Despite the recent optimism coming from Athens, it looks like there are still big roadblocks in the way of a bailout deal.
The government is running out of cash — it may practically already be dry. It has both pension and salary payments to make at the end of May, and a debt repayment to make to the International Monetary Fund (IMF).
If that payment isn’t made, the Greek state would technically default. In that case, the European Central Bank (EBC) could pull its credit lifeline to the Greek banking system, and Greece might have to begin the process of leaving the euro.
At least, that’s the possible chain of events. Most analysts seem to think that in the end, Greece’s popular attachment to the euro will stop a Grexit (Greek exit from the eurozone) from happening. They’re expecting an 11th hour deal — though the 11th hour seems to be lasting for months.
But Gabriel Sterne of Oxford Economics thinks that Greece’s strong support for the euro won’t be enough to keep it in the bloc.
Sterne is also dismissive of the possibility that there’s be a “Graccident” — an accidental exit in which the Greek government thinks it has longer than it really does before a default, and the event springs up on them:
The Graccident hypothesis is dangerous for Greek asset holders because it implicitly underestimates fundamental differences between the two sides… If Greece exits it will be because the acceptable solutions for each side do not coincide. Each side’s red lines relate to the primary surplus, and by implication debt relief and new lending. And if exit occurs soon, it will partly be because both sides are fed up of can-kicking.
In short, a Greek exit won’t be an accident. Everyone knows the risks and if it was easier than this to reach a compromise, it would have happened already. The institutions Greece gets its bailout loans from want pretty severe austerity measures and reforms that would make a Thatcherite government happy — while the new Greek government is the most left-wing in Europe’s recent history.

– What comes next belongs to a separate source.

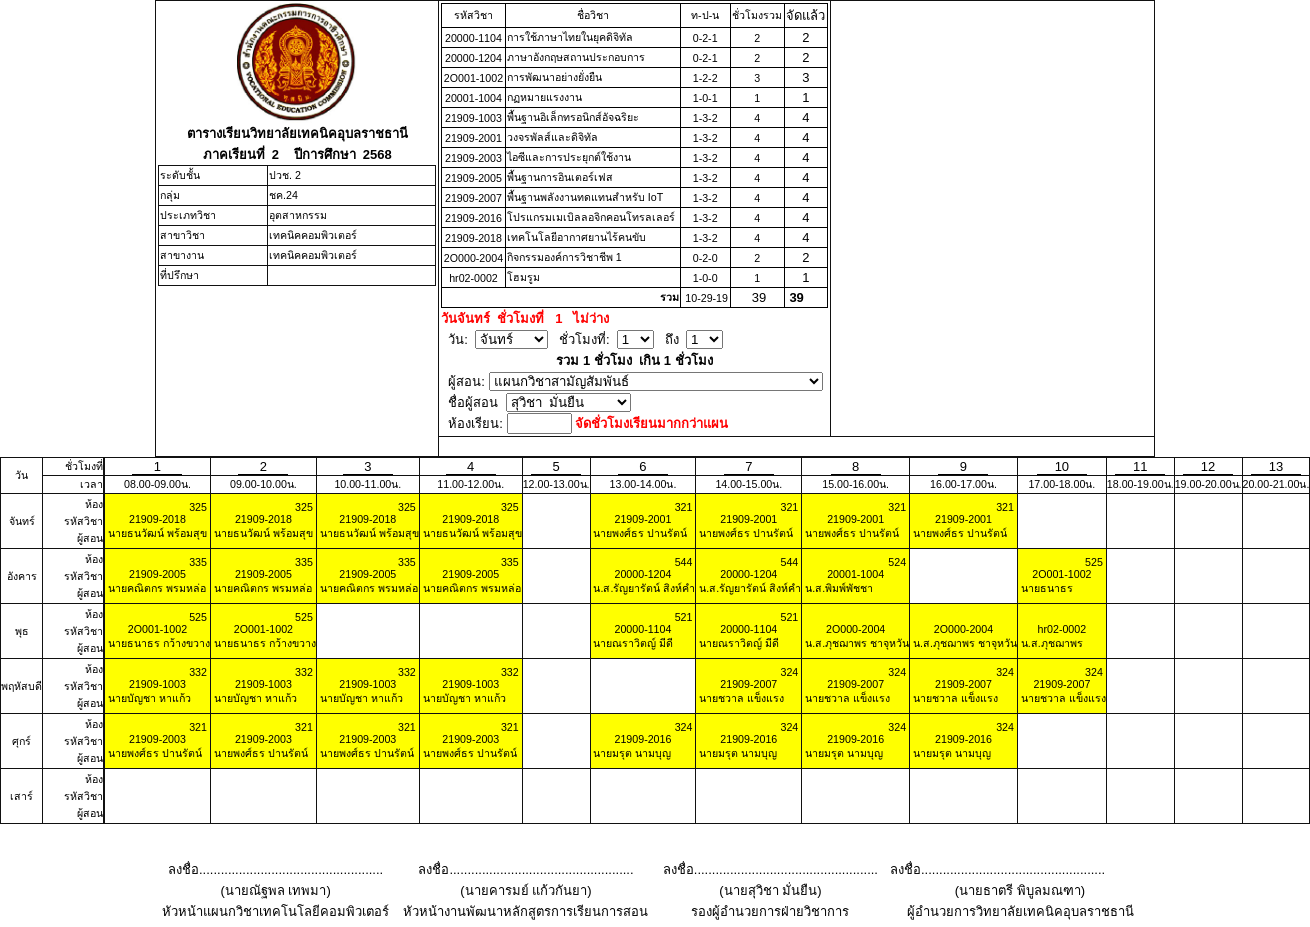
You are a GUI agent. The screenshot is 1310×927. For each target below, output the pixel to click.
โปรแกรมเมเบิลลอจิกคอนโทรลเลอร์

But most of the people in Greece seem to want to keep the euro, even if the cost is prolonged further austerity. Polls show that even when a return to the Drachma is compared to staying in the eurozone and accepting another strict set of austerity measures, Greece prefers the euro.
But as Oxford Economics notes, there’s no sign of the Greek public warming to Grexit’s alternative either. Syriza main extremely strong in polls, and New Democracy (the previous centre-right government party) have seen their support collapse, though they have the only policy platform which really guarantees that bailout money.
Sterne lists other reasons to think Greece might exit: Alexis Tsipras seems to be very popular, and he isn’t getting less so as support for his negotiating strategy declines. Any referendum would likely not be phrased as a yes-no question about eurozone membership. It’s more likely that the question would be whether to accept whatever austere deal the creditors offer, which could boost support for a “no” vote that would eventually cause an exit.
Deutsche Bank is now putting a 70% probability on Greece not paying the International Monetary Fund what it’s due on June 5. That’s split into a 40% probability that no deal is reached at all, and a 30% probability that even with a deal, the government either won’t have the political will or the time to push the necessary reforms through parliament.
Oxford Economics’ judgement is very similar: There’s a 67% chance of a deal being struck, but even if that happens, a 40% chance of it going off the rails and requiring capital controls.
In that event (capital controls), the consultancy sees a 70% chance of a Grexit — once Greece shuts itself off from the rest of Europe, it would be extremely hard to come back again.